- [Your task]:
Leaving the images behind, copy every line of the records exactly.

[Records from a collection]
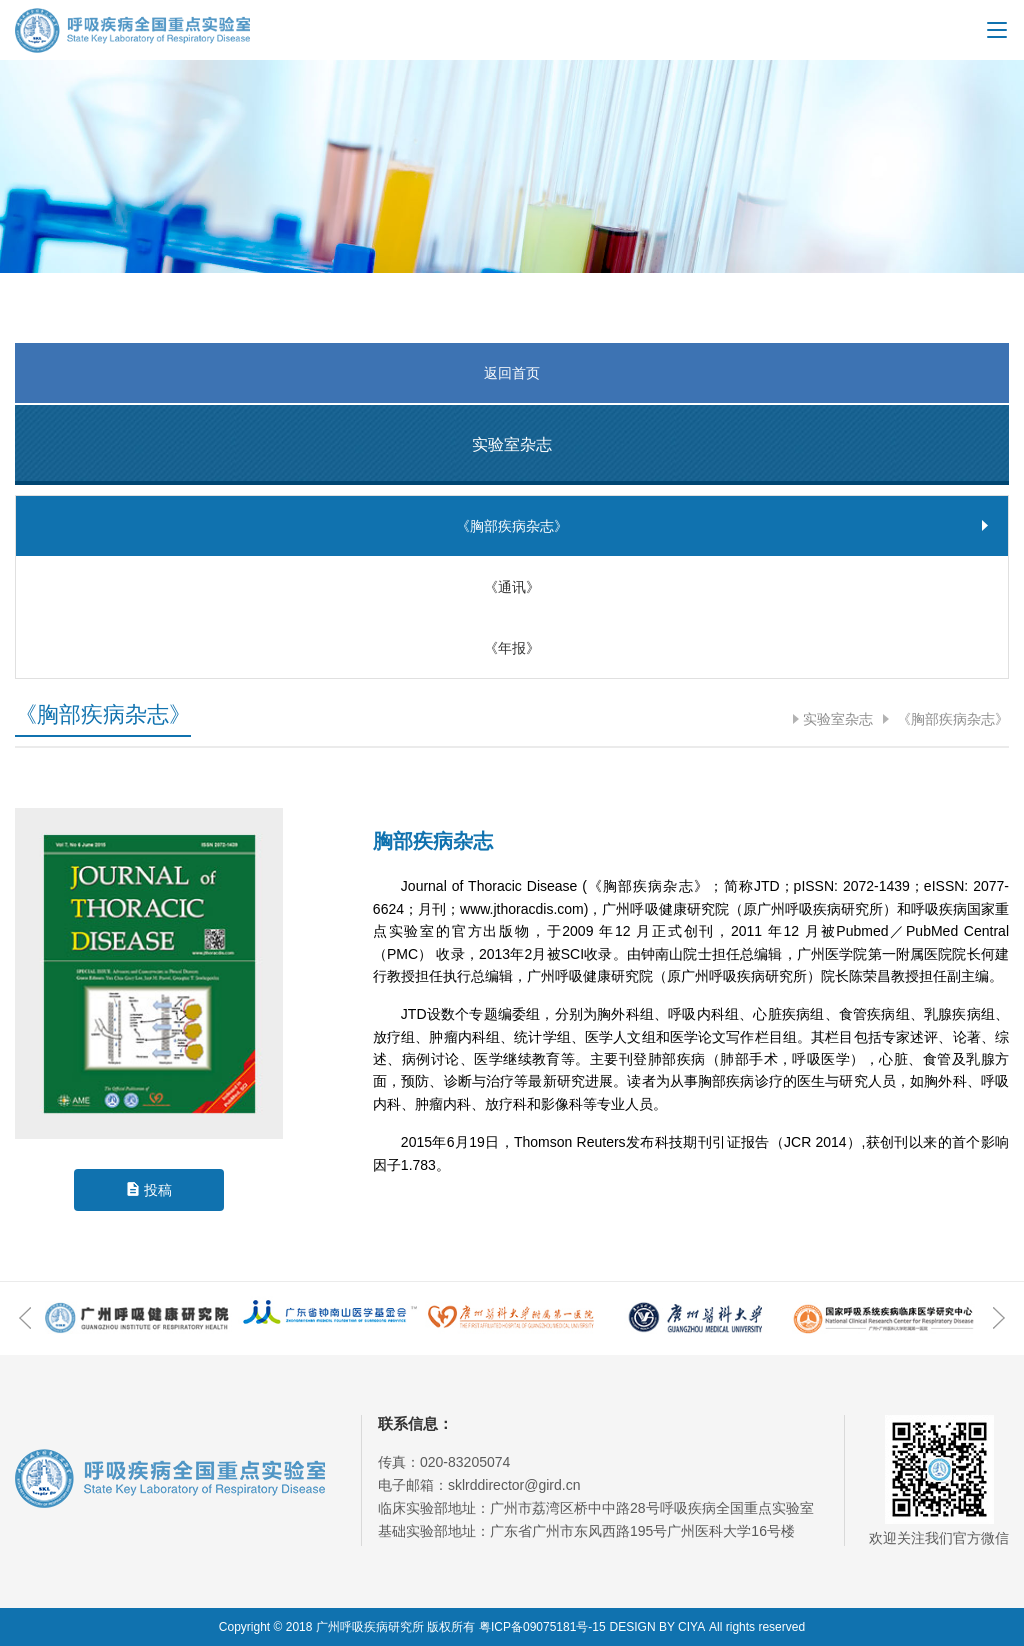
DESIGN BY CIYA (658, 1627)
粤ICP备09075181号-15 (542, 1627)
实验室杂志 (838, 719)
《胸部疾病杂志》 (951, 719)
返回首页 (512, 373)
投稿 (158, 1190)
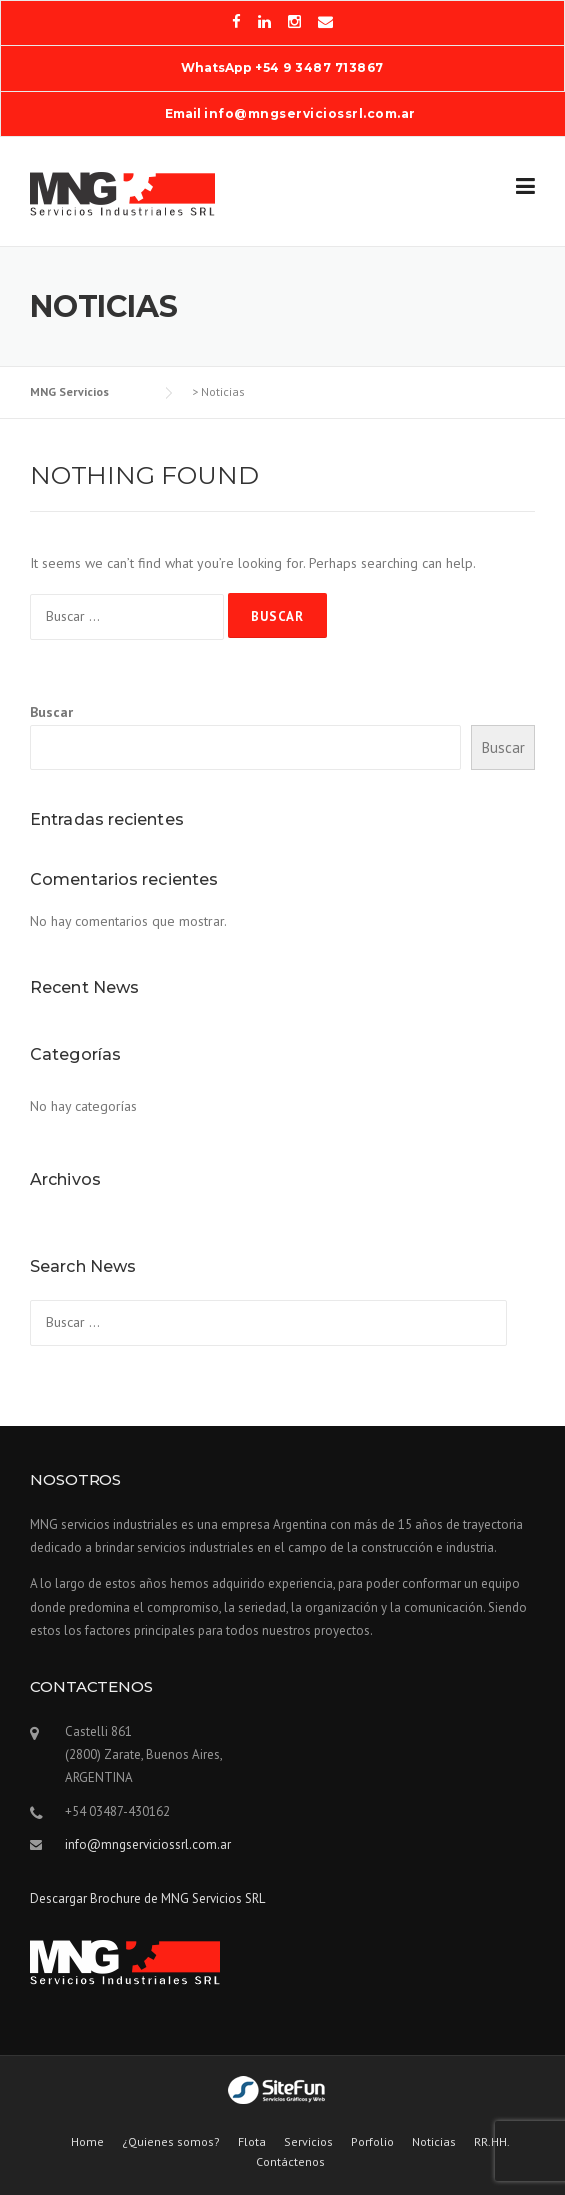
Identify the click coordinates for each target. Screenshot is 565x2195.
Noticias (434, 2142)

- [Task solution]:
DESIGN BY CIYA (658, 1627)
粤ICP备09075181号-15 (542, 1627)
实验室杂志 (838, 719)
《胸部疾病杂志》 (951, 719)
返回首页 (512, 373)
投稿 (158, 1190)
Identify the click coordinates for each target. Screenshot is 565x2195.
Noticias (434, 2142)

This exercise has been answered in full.